The increase of Gln and decrease of Ins in the cortex of the “High Gln” mouse is visually apparent. Only those metabolites displaying a concentration change are labeled (i.e. Gln and Ins) for the “High Gln” spectrum.

Figure 2. In vivo ¹H MRS results obtained in the brain of “High Gln” and “Normal Gln” C57BL/6J mice.

A) Evolution of brain metabolite concentrations during mouse development at P 10, 20, 30, 60 and 90; open squares indicate “Normal Gln” mice and triangles indicate “High Gln” mice; and B) metabolite concentrations in the striatum (str), hippocampus (hip) and cortex (ctx) of “High Gln” and “Normal Gln” C57BL/6 mice at 4 and 12 months of age. Two-way ANOVA was performed at 5 developmental time-points (ages P10 to P90) comparing the “High Gln” mice to “Normal Gln” mice for each metabolite. Statistically significant differences for Gln, Tau and Ins between “High Gln” and “Normal Gln” mice (df = 1, F value between 23.6 and 625) are marked *(p<0.05), **(p<0.01) and ***(p<0.001). The age comparison showed statistical differences for all plotted metabolites (p<0.0001, df = 4, F value between 19.2 and 139) (not shown).
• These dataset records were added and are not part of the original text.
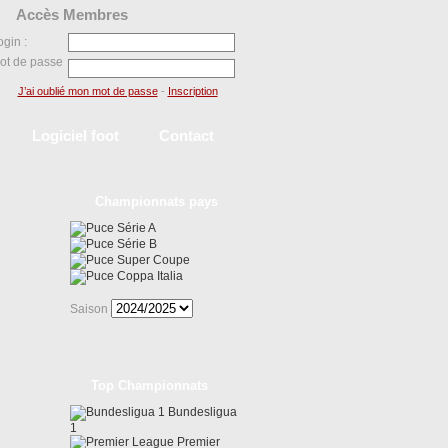
Accès Membres
ogin :
ot de passe
J’ai oublié mon mot de passe
-
Inscription
Logiciel foot
Contact
Championnats pays
Série A
Série B
Super Coupe
Coppa Italia
Saison
Top Championnats
Bundesligua
1
Premier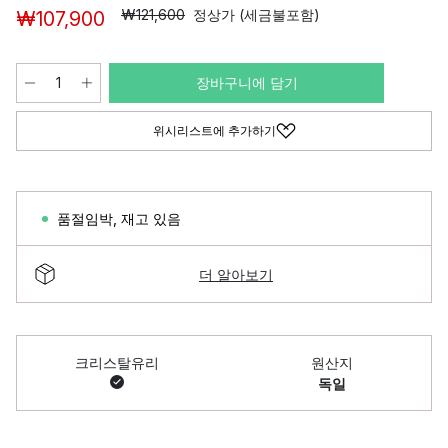
₩121,600
정상가 (세금불포함)
₩107,900
장바구니에 담기
위시리스트에 추가하기
품절임박
,
재고 있음
더 알아보기
크리스탈유리
원산지
독일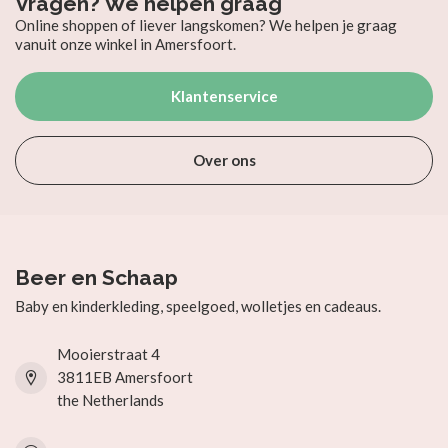
Vragen? We helpen graag
Online shoppen of liever langskomen? We helpen je graag
vanuit onze winkel in Amersfoort.
Klantenservice
Over ons
Beer en Schaap
Baby en kinderkleding, speelgoed, wolletjes en cadeaus.
Mooierstraat 4
3811EB Amersfoort
the Netherlands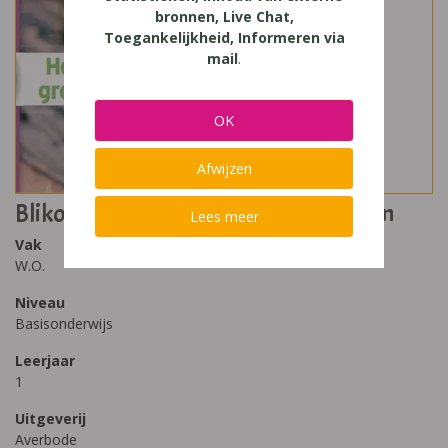
bronnen, Live Chat,
Toegankelijkheid, Informeren via
mail
.
OK
Afwijzen
Blikopener Bronnenboek 1 - Groenten
Lees meer
Vak
W.O.
Niveau
Basisonderwijs
Leerjaar
1
Uitgeverij
Averbode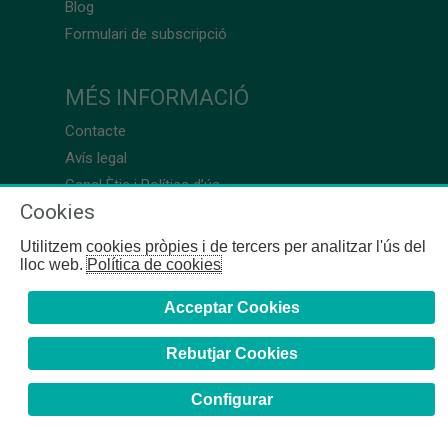
Blog
Formulari de subscripció
MÉS INFORMACIÓ
Contacte
Avís legal
Canal Ètic i Política d’ús
Cookies
Utilitzem cookies pròpies i de tercers per analitzar l'ús del
lloc web.
Política de cookies
Acceptar Cookies
Rebutjar Cookies
Configurar
COFB
- 2024 | Girona, 64-66 - 08009 Barcelona - Tel. +34
93 244 07 10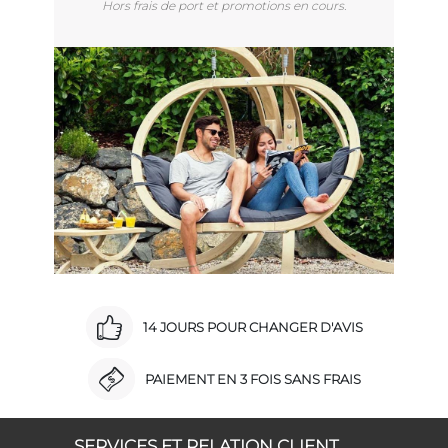
Hors frais de port et promotions en cours.
14 JOURS POUR CHANGER D'AVIS
PAIEMENT EN 3 FOIS SANS FRAIS
SERVICES ET RELATION CLIENT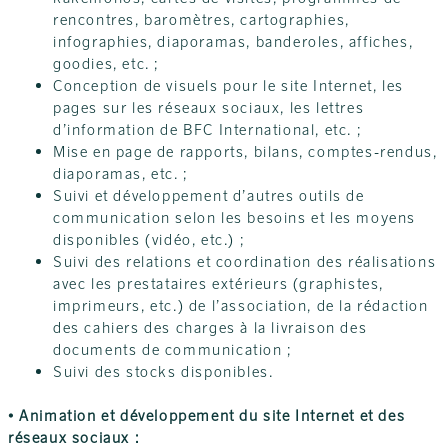
rencontres, baromètres, cartographies,
infographies, diaporamas, banderoles, affiches,
goodies, etc. ;
Conception de visuels pour le site Internet, les
pages sur les réseaux sociaux, les lettres
d’information de BFC International, etc. ;
Mise en page de rapports, bilans, comptes-rendus,
diaporamas, etc. ;
Suivi et développement d’autres outils de
communication selon les besoins et les moyens
disponibles (vidéo, etc.) ;
Suivi des relations et coordination des réalisations
avec les prestataires extérieurs (graphistes,
imprimeurs, etc.) de l’association, de la rédaction
des cahiers des charges à la livraison des
documents de communication ;
Suivi des stocks disponibles.
• Animation et développement du site Internet et des
réseaux sociaux :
We observed statistically significant age-dependent differences between groups for Ins and Gln (p = 0.002 and p<0.0001 respectively, df = 4, F value 4.47 and 66.7, respectively) (not shown). In adult mice two-way ANOVA was performed for each neurochemical at each age (4 and 12 months) in 2 groups (“High Gln” vs “Normal Gln” mice)×3 brain areas. Statistically significant differences for Gln, Glu, Tau, Ins and tCr between “High Gln” and “Normal Gln” mice (df = 1, F value between 14 and 519) are marked *(p<0.05), **(p<0.01) and ***(p<0.001). Additionally, the brain regions comparison showed statistical differences for some of the plotted metabolites (Glu, NAA, Tau, Ins p<0.001, df = 2, F value between 10 and 87) (not shown). Lac: lactate, GABA: γ-aminobutyrate, NAAG: N-acetylaspartylglutamate, NAA: N-acetylaspartate, Gln: glutamine, Glu: glutamate, Asp: aspartate, Cr: creatine, PCr: phosphocreatine, PE: phosphoethanolamine, PCho: phosphocholine, GPC: glycerophosphocholine, Tau: taurine, Ins: myo-inositol, Gly: glycine, GSH: glutathione, Asc: ascorbate.

Figure 3. Representative angiographies obtained in a “High Gln” mouse (A) and in a “Normal Gln” (B) C57BL/6J mouse.
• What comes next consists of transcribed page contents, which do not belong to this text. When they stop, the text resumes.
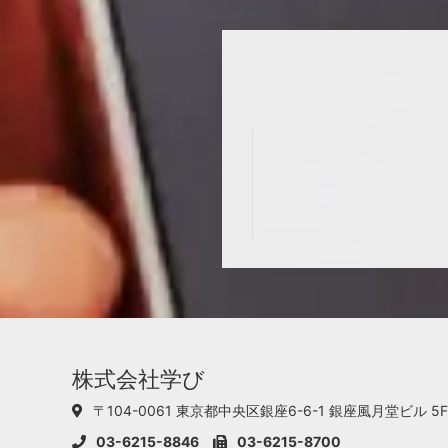
株式会社学び
〒104-0061 東京都中央区銀座6-6-1
銀座風月堂ビル 5F
03-6215-8846
03-6215-8700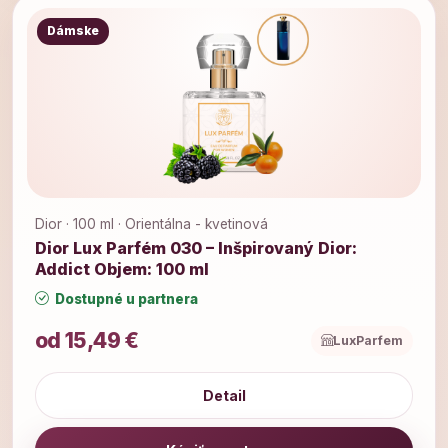
Dámske
Dior · 100 ml · Orientálna - kvetinová
Dior Lux Parfém 030 – Inšpirovaný Dior:
Addict Objem: 100 ml
Dostupné u partnera
od 15,49 €
LuxParfem
Detail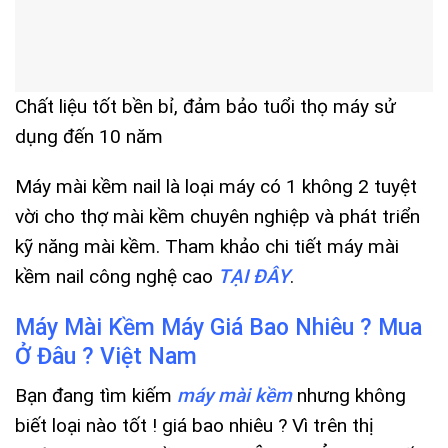
Chất liệu tốt bền bỉ, đảm bảo tuổi thọ máy sử
dụng đến 10 năm
Máy mài kềm nail là loại máy có 1 không 2 tuyệt
vời cho thợ mài kềm chuyên nghiệp và phát triển
kỹ năng mài kềm. Tham khảo chi tiết máy mài
kềm nail công nghệ cao
TẠI ĐÂY
.
Máy Mài Kềm Máy Giá Bao Nhiêu ? Mua
Ở Đâu ? Việt Nam
Bạn đang tìm kiếm
máy mài kềm
nhưng không
biết loại nào tốt ! giá bao nhiêu ? Vì trên thị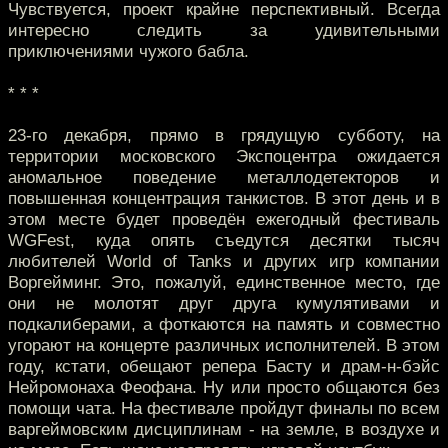
Чувствуется, проект крайне перспективный. Всегда
интересно следить за удивительными
приключениями чужого бабла.
* * *
23-го декабря, прямо в грядущую субботу, на
территории московского Экспоцентра ожидается
аномальное поведение металлодетекторов и
повышенная концентрация танкистов. В этот день и в
этом месте будет проведён ежегодный фестиваль
WGFest, куда опять съедутся десятки тысяч
любителей World of Tanks и других игр компании
Воргейминг. Это, пожалуй, единственное место, где
они не молотят друг друга кумулятивами и
подкалиберами, а фоткаются на память и совместно
угорают на концерте различных исполнителей. В этом
году, кстати, обещают репера Басту и драм-н-бэйс
Нейромонаха Феофана. Ну или просто общаются без
помощи чата. На фестивале пройдут финалы по всем
варгеймовским дисциплинам - на земле, в воздухе и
Normal filling of the portal tree is visible in B. In A, injection in the superior mesenteric vein leads to immediate filling of the inferior vena cava. Inferior vena cava (IVC), portal vein (PV), shunt (Sh).
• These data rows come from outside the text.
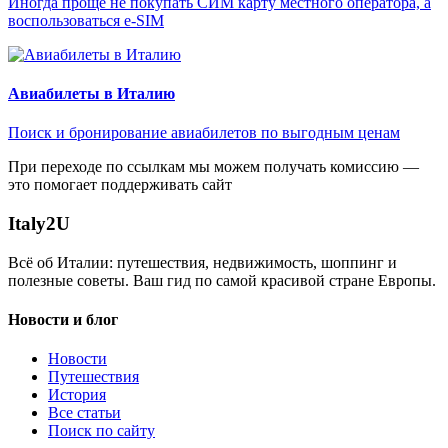
Иногда проще не покупать СИМ карту местного оператора, а
воспользоваться e-SIM
Авиабилеты в Италию
Поиск и бронирование авиабилетов по выгодным ценам
При переходе по ссылкам мы можем получать комиссию —
это помогает поддерживать сайт
Italy
2U
Всё об Италии: путешествия, недвижимость, шоппинг и
полезные советы. Ваш гид по самой красивой стране Европы.
Новости и блог
Новости
Путешествия
История
Все статьи
Поиск по сайту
Figure 4. Representative immunohistochemistry findings in a “High Gln” mouse (A, B) and in a “Normal Gln” mouse (C, D).

Original magnification 100x. A and C: CD31 immunostaining highlights endothelial cells. In the “High Gln” mouse (A), the hepatic artery branch is of normal size, similar to that of the interlobular bile duct; the portal vein is small and hypoplastic, and the inlet venules are dilated. In the “Normal Gln” mouse (C), the portal vein is large, with a normal size ratio to the interlobular bile duct (the hepatic artery branch is not seen in this section). The inlet venule is thin. B and D: D2–40 expression confirms the lymphatic nature of the dilated channels at the periphery of the portal tracts in the “High Gln” mouse (B), being selectively reactive in lymphatic endothelial cells, contrary to arterial and venous endothelial cells. Of note, D2–40 (podoplanin) reactivity is also seen in bile duct epithelium. Abbreviations: A = hepatic artery; B = interlobular bile duct; CLV = centrilobular vein; IV = inlet venule; L = lymphatic vessel; V = portal vein.